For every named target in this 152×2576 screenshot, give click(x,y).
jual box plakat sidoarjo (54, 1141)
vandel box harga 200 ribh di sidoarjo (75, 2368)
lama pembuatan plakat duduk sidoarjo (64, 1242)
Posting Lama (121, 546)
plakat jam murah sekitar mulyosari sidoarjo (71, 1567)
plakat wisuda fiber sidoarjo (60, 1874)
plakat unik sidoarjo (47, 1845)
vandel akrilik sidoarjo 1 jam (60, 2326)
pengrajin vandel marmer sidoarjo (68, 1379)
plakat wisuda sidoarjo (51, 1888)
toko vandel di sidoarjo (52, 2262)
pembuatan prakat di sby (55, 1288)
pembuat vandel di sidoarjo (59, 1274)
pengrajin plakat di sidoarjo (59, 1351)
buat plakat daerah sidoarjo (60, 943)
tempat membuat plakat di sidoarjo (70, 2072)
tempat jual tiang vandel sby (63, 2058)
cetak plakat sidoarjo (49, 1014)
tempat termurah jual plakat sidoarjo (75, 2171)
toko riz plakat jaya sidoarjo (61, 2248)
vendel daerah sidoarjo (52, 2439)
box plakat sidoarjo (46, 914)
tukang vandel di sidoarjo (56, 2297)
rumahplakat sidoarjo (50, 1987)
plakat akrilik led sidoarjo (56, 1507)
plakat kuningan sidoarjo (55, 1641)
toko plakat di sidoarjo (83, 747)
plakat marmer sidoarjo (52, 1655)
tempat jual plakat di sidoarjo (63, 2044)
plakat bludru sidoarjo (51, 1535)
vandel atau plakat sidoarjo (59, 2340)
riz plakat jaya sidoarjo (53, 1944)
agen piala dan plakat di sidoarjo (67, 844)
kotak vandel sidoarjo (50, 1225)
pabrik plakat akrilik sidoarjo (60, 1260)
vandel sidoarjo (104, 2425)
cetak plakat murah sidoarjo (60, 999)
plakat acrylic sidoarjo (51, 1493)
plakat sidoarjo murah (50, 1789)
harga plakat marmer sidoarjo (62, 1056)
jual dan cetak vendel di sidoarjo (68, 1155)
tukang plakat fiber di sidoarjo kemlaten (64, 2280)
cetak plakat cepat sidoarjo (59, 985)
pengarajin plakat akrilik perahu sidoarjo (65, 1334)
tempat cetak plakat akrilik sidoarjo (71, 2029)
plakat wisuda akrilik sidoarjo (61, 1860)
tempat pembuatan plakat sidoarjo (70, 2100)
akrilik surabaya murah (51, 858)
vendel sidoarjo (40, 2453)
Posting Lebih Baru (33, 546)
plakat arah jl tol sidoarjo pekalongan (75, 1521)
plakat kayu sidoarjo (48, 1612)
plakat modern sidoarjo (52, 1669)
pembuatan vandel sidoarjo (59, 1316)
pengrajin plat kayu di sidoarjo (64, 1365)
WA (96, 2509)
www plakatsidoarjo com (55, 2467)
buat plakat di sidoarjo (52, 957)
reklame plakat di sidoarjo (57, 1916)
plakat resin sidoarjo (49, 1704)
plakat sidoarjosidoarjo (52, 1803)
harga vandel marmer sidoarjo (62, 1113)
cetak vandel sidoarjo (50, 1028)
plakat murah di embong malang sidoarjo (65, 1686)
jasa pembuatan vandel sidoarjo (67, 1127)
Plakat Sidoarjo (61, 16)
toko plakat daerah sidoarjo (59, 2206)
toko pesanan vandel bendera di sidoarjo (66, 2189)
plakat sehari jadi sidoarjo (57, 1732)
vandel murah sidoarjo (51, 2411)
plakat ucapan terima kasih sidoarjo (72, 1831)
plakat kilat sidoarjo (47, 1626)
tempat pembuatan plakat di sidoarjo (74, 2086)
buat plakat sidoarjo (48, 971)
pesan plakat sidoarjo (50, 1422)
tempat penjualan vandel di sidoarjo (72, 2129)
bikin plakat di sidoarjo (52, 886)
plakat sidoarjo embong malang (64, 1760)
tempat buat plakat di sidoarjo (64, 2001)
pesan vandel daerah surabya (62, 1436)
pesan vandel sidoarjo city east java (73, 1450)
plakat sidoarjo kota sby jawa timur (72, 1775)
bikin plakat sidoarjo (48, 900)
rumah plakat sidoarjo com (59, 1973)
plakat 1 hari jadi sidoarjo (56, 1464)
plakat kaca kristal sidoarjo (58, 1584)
————
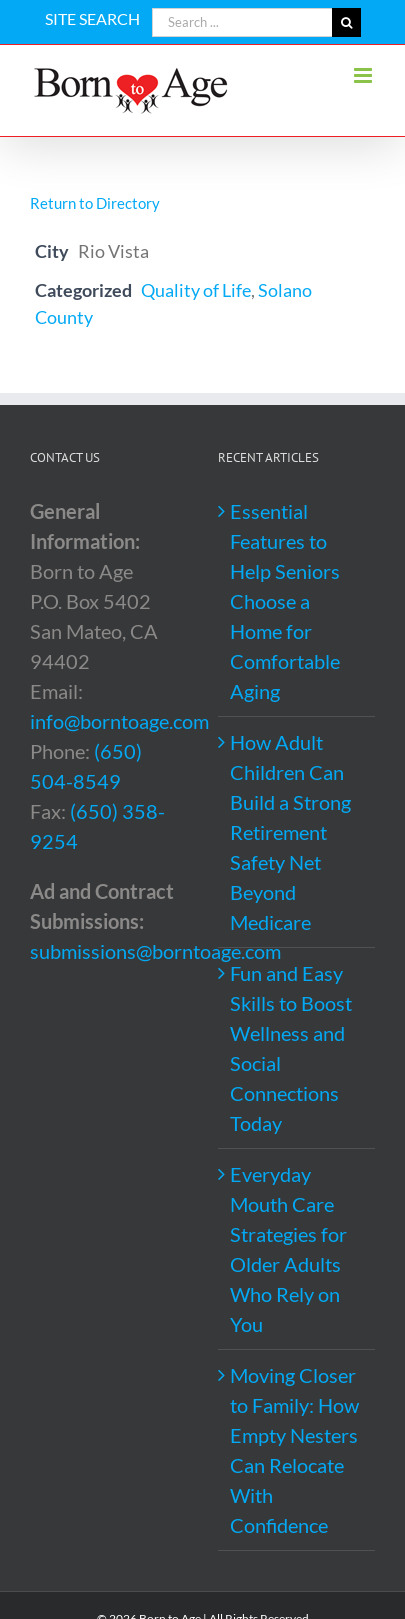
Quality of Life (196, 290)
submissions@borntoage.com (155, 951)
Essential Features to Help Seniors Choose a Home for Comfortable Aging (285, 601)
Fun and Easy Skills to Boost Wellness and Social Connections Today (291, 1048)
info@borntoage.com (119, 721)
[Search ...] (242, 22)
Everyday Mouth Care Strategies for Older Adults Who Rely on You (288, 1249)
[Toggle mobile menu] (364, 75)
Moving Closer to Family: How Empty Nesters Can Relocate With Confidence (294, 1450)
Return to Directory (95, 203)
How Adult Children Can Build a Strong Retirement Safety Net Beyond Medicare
————
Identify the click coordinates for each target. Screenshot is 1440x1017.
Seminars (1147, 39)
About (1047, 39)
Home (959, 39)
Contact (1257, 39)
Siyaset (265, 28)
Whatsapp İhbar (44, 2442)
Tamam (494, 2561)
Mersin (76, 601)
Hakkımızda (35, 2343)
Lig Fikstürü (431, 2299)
————
→ Work order: Scan the data for the string "akrilik" and copy each line in which it occurs.

→ Solution:
vandel akrilik sidoarjo 1 jam (60, 2326)
plakat akrilik led sidoarjo (56, 1507)
pabrik plakat akrilik sidoarjo (60, 1260)
pengarajin plakat akrilik perahu sidoarjo (65, 1334)
tempat cetak plakat akrilik sidoarjo (71, 2029)
plakat wisuda akrilik sidoarjo (61, 1860)
akrilik surabaya murah (51, 858)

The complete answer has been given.